Create a People Counter Solution

Detect people in a designated area and determine the number of people in the frame, the average time they are in the frame, and the total count. Gain important business insight using the information generated.

Target Operating System Ubuntu* 16.04 LTS
Time to Complete 30 minutes

GitHub* (C++)

What You Will Learn

Learn how to create a smart video IoT solution that records the number of people moving in and out of a camera frame. Use this solution to track shoppers, people entering a facility, and more.

Gain insight into the following solutions:

  • Computer vision applications for IoT
  • Inference to analyze datasets
  • Retail or Industrial market IoT

Use the skills learned in this reference implementation to develop similar IoT solutions.

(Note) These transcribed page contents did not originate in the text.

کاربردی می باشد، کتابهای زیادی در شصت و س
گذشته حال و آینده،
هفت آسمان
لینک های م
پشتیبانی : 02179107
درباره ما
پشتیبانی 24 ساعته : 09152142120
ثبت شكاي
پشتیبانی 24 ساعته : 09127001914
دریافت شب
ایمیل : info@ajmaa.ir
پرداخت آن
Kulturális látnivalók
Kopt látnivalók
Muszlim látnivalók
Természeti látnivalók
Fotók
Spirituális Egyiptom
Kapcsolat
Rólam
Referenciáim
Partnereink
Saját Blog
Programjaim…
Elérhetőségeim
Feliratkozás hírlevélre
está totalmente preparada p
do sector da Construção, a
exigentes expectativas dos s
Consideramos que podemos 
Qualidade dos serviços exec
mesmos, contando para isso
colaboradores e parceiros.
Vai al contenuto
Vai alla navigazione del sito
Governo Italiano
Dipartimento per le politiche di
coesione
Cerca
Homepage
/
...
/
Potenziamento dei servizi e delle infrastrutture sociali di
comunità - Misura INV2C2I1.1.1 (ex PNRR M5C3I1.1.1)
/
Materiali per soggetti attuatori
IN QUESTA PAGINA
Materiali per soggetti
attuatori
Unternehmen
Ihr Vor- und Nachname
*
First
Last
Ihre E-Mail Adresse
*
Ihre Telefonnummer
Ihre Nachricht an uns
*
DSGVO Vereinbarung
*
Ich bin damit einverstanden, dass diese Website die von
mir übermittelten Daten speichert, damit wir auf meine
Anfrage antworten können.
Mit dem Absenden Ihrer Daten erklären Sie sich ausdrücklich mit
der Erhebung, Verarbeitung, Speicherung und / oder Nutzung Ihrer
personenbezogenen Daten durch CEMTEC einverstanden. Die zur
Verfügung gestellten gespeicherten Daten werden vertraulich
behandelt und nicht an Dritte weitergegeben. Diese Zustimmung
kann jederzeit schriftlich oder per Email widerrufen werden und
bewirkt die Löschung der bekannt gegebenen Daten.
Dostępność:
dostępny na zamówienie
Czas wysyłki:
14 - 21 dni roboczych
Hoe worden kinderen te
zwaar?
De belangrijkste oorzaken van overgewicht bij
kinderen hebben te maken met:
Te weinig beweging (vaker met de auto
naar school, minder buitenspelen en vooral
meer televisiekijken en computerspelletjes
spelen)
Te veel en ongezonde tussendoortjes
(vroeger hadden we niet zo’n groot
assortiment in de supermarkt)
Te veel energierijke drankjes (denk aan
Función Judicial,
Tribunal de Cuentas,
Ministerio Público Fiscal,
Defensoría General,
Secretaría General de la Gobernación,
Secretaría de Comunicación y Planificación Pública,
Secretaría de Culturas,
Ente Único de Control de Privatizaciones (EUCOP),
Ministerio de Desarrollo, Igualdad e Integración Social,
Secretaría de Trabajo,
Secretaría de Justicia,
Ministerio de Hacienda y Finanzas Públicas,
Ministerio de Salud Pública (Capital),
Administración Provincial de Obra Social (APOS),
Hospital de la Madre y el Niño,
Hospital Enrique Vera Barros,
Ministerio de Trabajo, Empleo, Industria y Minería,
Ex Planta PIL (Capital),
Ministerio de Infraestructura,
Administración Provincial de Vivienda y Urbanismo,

Learn to build and run an application with these capabilities:

Detect people within a designated area by displaying a green bounding box over them.
Count people in the frame, how long they are in the frame, and the total number of people seen.
Send the data to a local web server using the Paho* MQTT C client libraries.

How It Works

The application uses a video source (such as a camera) to capture images, and then uses an inference engine to help process the data.

  1. A trained neural network detects people within a designated area by displaying a green bounding box over them.
  2. The application counts the people in the current frame, the duration that a person is in the frame (time elapsed between entering and exiting a frame), and the total number of people seen.
  3. Data is sent to a local web server using the Paho* MQTT C client libraries.